Records from a collection:

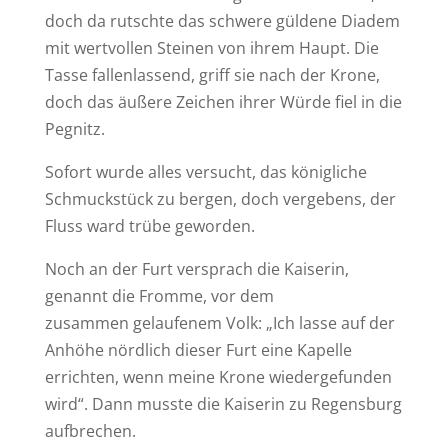
doch da rutschte das schwere güldene Diadem
mit wertvollen Steinen von ihrem Haupt. Die
Tasse fallenlassend, griff sie nach der Krone,
doch das äußere Zeichen ihrer Würde fiel in die
Pegnitz.
Sofort wurde alles versucht, das königliche
Schmuckstück zu bergen, doch vergebens, der
Fluss ward trübe geworden.
Noch an der Furt versprach die Kaiserin,
genannt die Fromme, vor dem
zusammen gelaufenem Volk: „Ich lasse auf der
Anhöhe nördlich dieser Furt eine Kapelle
errichten, wenn meine Krone wiedergefunden
wird“. Dann musste die Kaiserin zu Regensburg
aufbrechen.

▶ [Problem to work on]:
Could every record be given again exactly, with its pictures left out?

▶ [Written response]:
doch da rutschte das schwere güldene Diadem
mit wertvollen Steinen von ihrem Haupt. Die
Tasse fallenlassend, griff sie nach der Krone,
doch das äußere Zeichen ihrer Würde fiel in die
Pegnitz.
Sofort wurde alles versucht, das königliche
Schmuckstück zu bergen, doch vergebens, der
Fluss ward trübe geworden.
Noch an der Furt versprach die Kaiserin,
genannt die Fromme, vor dem
zusammen gelaufenem Volk: „Ich lasse auf der
Anhöhe nördlich dieser Furt eine Kapelle
errichten, wenn meine Krone wiedergefunden
wird“. Dann musste die Kaiserin zu Regensburg
aufbrechen.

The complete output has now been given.